I am trying to get highlighting right using Apache Solr. In case of partial match, I want to highlight matching part of the word. However whole word (which partially matched a search term) is highlighted instead.
Example:
Search for "adida shi", which should yield two items, one with name 'adidas shirts' and other 'adidas red shirts'
/select?q=name:adida+shi&hl=true&hl.fl=name&qt=standardwt=json
Expected highlighting:
<em>adida</em>s <em>shi</em>rts
<em>adida</em>s red <em>shi</em>rts
Actual highlighting:
<em>adidas</em> <em>shirts</em>
<em>adidas</em> red <em>shirts</em>
The field that is used for highlighting is defined like this in schema.xml:
<field name="name" type="autocomplete_text" indexed="true" stored="true"/>
The field type for the field looks like this:
<fieldType name="autocomplete_text" class="solr.TextField" positionIncrementGap="100">
<analyzer type="index">
<tokenizer class="solr.WhitespaceTokenizerFactory"/>
<filter class="solr.LowerCaseFilterFactory" />
<filter class="solr.EdgeNGramFilterFactory" minGramSize="1" maxGramSize="25" />
</analyzer>
<analyzer type="query">
<tokenizer class="solr.WhitespaceTokenizerFactory"/>
<filter class="solr.LowerCaseFilterFactory" />
</analyzer>
</fieldType>
I don't have a specific configuration for highlighting in core config file.
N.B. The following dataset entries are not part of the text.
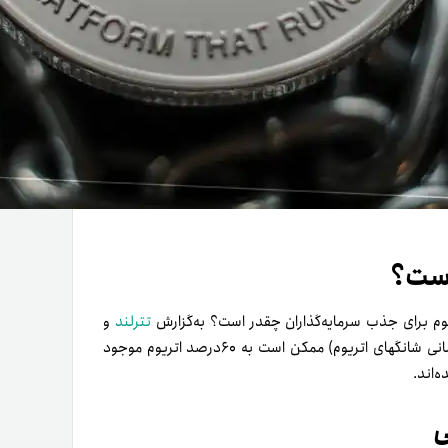
است؟
وم برای جذب سرمایه‌گذاران چقدر است؟
به‌گزارش
تترلند
و
، بر‌اساس برآوردها این عدد (ظرفیت به‌روزرسانی شانگهای اتریوم) ممکن است به ۶۰درصد اتریوم موجود
‌اند.
ی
I am using Solr v6.0.1. The highlighting was working as expected with solr v4.10.4 with the same configuration. I went through following sections of Solr wiki and tried various highlighting parameters but I couldn't make it work:
https://cwiki.apache.org/confluence/display/solr/Highlighting https://cwiki.apache.org/confluence/display/solr/Standard+Highlighter
Any ideas how to make it work?
Adding the answer as a follow up for the previous comments.
The issue is most likely caused by EdgeNGramFilterFactory that is not working as expected and reports instead incorrect offsets when generating tokens. Such issue has been reopened in Jira several times in the past few versions of Solr.
I solved it in production setting luceneMatchVersion="4.5" (or whatever version was working for you, for NGramFilterFactory.
I've got this solution within a Jira comment but I can't find it back so I apologize but I am not able to add it as reference.